(TASK): Read the lines below, and copy any that contain the string "наконечников".

(EXTRACTED MATERIAL):
Content starts
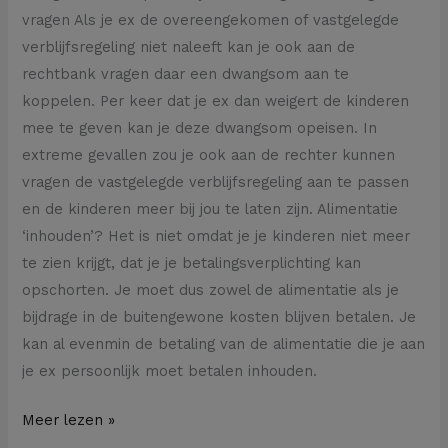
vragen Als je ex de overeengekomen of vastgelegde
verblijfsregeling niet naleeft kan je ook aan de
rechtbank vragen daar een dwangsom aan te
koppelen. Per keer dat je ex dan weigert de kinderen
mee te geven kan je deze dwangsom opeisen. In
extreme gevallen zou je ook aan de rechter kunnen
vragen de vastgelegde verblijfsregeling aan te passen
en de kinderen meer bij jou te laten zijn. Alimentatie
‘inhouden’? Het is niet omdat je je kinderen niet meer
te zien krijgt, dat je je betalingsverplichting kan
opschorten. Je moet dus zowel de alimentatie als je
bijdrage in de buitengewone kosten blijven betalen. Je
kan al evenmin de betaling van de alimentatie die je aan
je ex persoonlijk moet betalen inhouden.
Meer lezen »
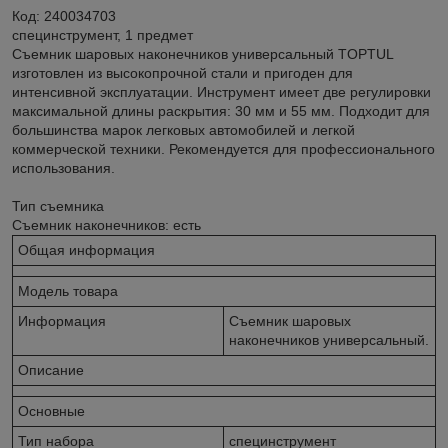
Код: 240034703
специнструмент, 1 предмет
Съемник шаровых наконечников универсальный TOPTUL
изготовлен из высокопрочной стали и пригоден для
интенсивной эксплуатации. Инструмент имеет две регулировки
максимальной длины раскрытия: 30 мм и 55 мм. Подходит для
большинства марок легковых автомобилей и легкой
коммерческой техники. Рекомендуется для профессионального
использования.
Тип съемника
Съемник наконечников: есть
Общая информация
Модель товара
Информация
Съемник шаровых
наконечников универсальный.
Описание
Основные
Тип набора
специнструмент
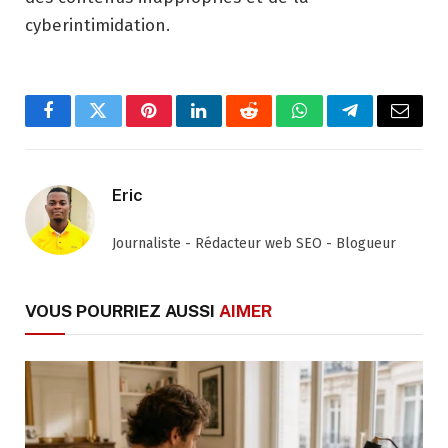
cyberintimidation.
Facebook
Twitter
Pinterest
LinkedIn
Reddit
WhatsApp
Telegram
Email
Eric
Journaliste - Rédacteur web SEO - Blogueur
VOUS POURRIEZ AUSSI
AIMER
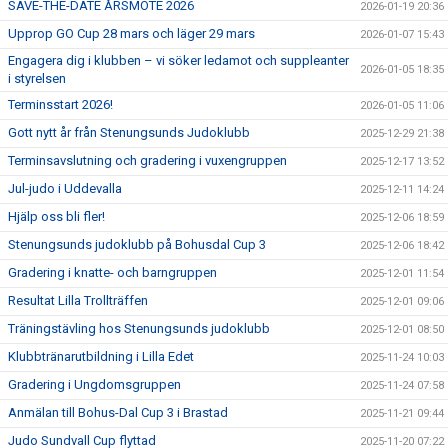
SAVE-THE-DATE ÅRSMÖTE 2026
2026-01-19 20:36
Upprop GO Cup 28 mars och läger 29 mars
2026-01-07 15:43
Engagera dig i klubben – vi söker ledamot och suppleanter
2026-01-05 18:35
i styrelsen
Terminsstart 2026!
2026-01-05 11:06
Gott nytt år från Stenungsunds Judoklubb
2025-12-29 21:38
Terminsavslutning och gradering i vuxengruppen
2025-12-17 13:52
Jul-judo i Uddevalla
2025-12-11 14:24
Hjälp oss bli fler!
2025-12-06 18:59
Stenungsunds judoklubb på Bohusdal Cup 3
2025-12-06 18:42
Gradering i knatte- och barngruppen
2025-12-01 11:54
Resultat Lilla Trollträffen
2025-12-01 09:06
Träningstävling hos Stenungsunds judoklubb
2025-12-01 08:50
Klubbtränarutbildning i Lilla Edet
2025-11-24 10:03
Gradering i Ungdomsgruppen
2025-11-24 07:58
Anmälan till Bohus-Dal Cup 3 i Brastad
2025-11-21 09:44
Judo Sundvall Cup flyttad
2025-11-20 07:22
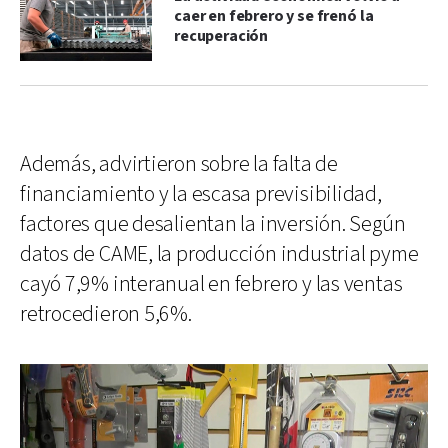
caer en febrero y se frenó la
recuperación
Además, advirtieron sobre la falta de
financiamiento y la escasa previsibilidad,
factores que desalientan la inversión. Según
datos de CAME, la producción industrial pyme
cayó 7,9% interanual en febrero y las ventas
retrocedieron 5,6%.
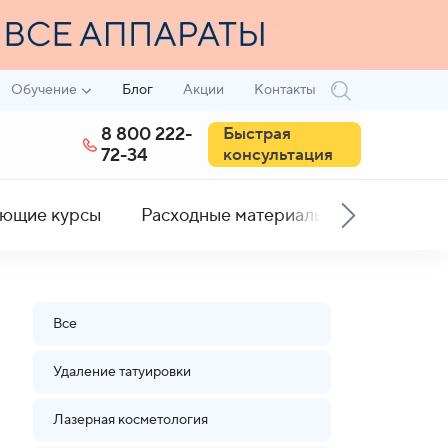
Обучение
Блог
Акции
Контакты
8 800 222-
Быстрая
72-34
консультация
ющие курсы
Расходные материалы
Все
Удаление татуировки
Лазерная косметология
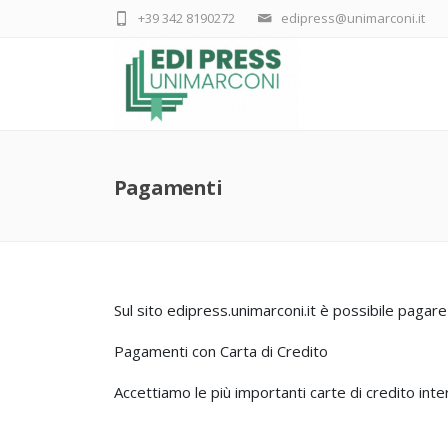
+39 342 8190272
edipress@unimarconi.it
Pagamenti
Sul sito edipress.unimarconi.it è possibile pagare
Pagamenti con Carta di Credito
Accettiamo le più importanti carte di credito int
Content ends
Content starts
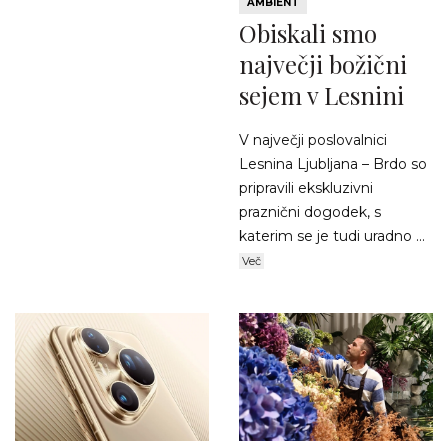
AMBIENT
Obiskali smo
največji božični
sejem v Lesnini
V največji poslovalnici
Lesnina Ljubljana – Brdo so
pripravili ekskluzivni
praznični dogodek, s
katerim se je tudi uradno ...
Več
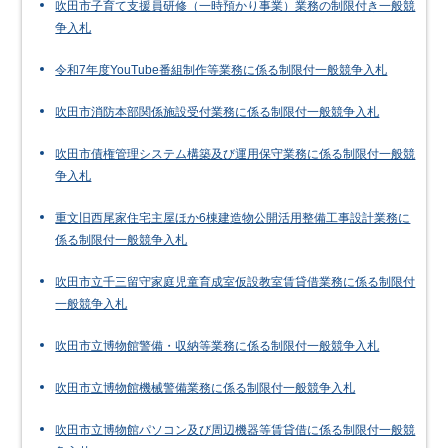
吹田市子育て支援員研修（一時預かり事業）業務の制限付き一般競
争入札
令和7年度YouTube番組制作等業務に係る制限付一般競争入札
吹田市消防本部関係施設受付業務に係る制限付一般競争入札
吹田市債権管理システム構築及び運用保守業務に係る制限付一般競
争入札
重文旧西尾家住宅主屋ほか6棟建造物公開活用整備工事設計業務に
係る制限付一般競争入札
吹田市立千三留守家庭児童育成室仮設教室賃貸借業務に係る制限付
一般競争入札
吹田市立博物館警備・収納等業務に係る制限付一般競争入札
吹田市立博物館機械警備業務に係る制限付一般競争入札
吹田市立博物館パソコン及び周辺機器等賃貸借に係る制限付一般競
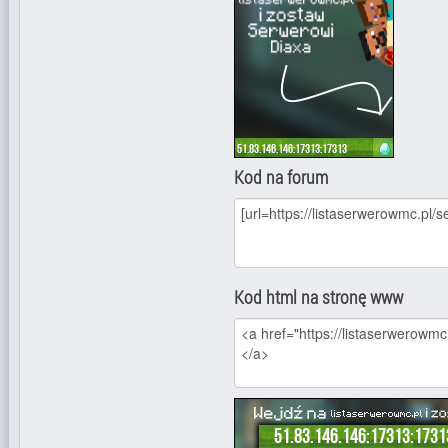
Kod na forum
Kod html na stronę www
Content ends
(RESULT):
Съемник шаровых наконечников универсальный TOPTUL
Съемник наконечников: есть
наконечников универсальный.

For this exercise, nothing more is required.